Mit meinem kleinen Bruder habe ich am meisten Fußball gespielt. Im Kindergarten, in unserem Garten, aber auch zu Hause. Wir hatten in unserem Schlafzimmer zwei provisorische Tore aufgebaut, auf die wir immer gekickt haben. Unsere Eltern hätten lieber gesehen, dass wir draußen spielen, aber uns hat es dort oben immer viel Spaß gemacht. Er ist wirklich gut und spielt in der ersten Mannschaft von RKSV NEO. Meine älteren Brüder haben auch gespielt, aber der älteste musste wegen vieler Verletzungen schon früh aufhören. Der andere spielt nur noch aus Spaß. Wir sind sehr eng verbunden, haben eine gute Beziehung.

Haben die drei Ihr Tor in Leverkusen gesehen?

Nein, gegen Schalke waren sie hier. In Leverkusen waren sie nicht.

Sind Sie so abergläubisch, dass Sie Ihren Brüdern nun den Stadionbesuch daher untersagen?

Das werde ich ihnen sicher nicht verbieten (lacht). Ich habe zwar meine Rituale, aber die sind mit der Zeit weniger geworden. Mir geht es vor allem darum, in den richtigen mentalen Zustand für das Spiel zu finden. Das beginnt schon am Abend vor jeder Partie. Da spreche ich noch einmal mit einer Freundin oder mit meinen Brüdern und flachse herum. Aber am Spieltag geht es nur um die Partie. Ich baue meinen Fokus langsam auf, bis ich bereit bin. Und wenn ich raus auf den Rasen gehe, ist der Fokus immer bei 100 Prozent.

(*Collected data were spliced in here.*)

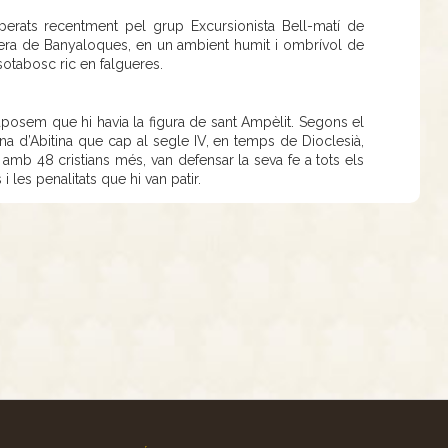
uperats recentment pel grup Excursionista Bell-matí de
 riera de Banyaloques, en un ambient humit i ombrívol de
 sotabosc ric en falgueres.
suposem que hi havia la figura de sant Ampèlit. Segons el
cana d’Abitina que cap al segle IV, en temps de Dioclesià,
 amb 48 cristians més, van defensar la seva fe a tots els
i les penalitats que hi van patir.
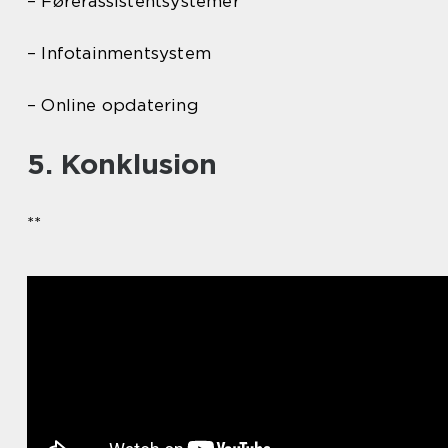
– Førerassistentsystemer
– Infotainmentsystem
– Online opdatering
5. Konklusion
**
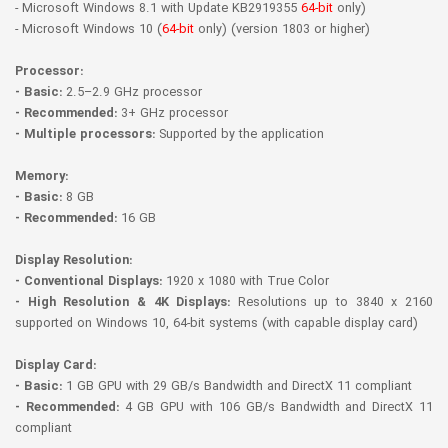
- Microsoft Windows 8.1 with Update KB2919355
64-bit
only)
- Microsoft Windows 10 (
64-bit
only) (version 1803 or higher)
Processor:
- Basic:
2.5–2.9 GHz processor
- Recommended:
3+ GHz processor
- Multiple processors:
Supported by the application
Memory:
- Basic:
8 GB
- Recommended:
16 GB
Display Resolution:
- Conventional Displays:
1920 x 1080 with True Color
- High Resolution & 4K Displays:
Resolutions up to 3840 x 2160
supported on Windows 10, 64-bit systems (with capable display card)
Display Card:
- Basic:
1 GB GPU with 29 GB/s Bandwidth and DirectX 11 compliant
- Recommended:
4 GB GPU with 106 GB/s Bandwidth and DirectX 11
compliant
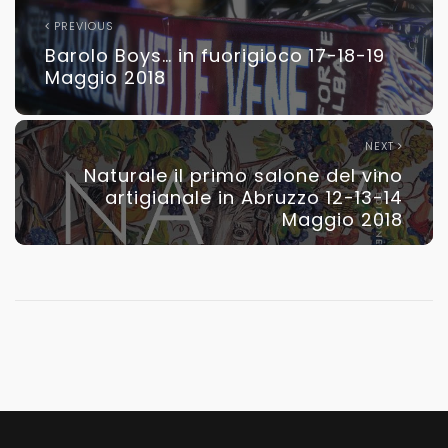
PREVIOUS
Barolo Boys… in fuorigioco 17-18-19
Maggio 2018
NEXT
Naturale il primo salone del vino
artigianale in Abruzzo 12-13-14
Maggio 2018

Haben Sie das schon immer so gehandhabt?

Ja, das war bei mir schon immer so. Natürlich verfeinern sich die Abläufe mit der Erfahrung immer weiter, und ich finde immer besser heraus, was gut für mich ist und was funktioniert. Am Spieltag bin ich beispielsweise für private Gespräche nicht mehr zu gebrauchen. Da spricht dann niemand mehr mit mir. Drei, vier Stunden vor jeder Partie schalte ich das Handy aus. Und dann versuche ich, ins höchste Konzentrationslevel zu finden.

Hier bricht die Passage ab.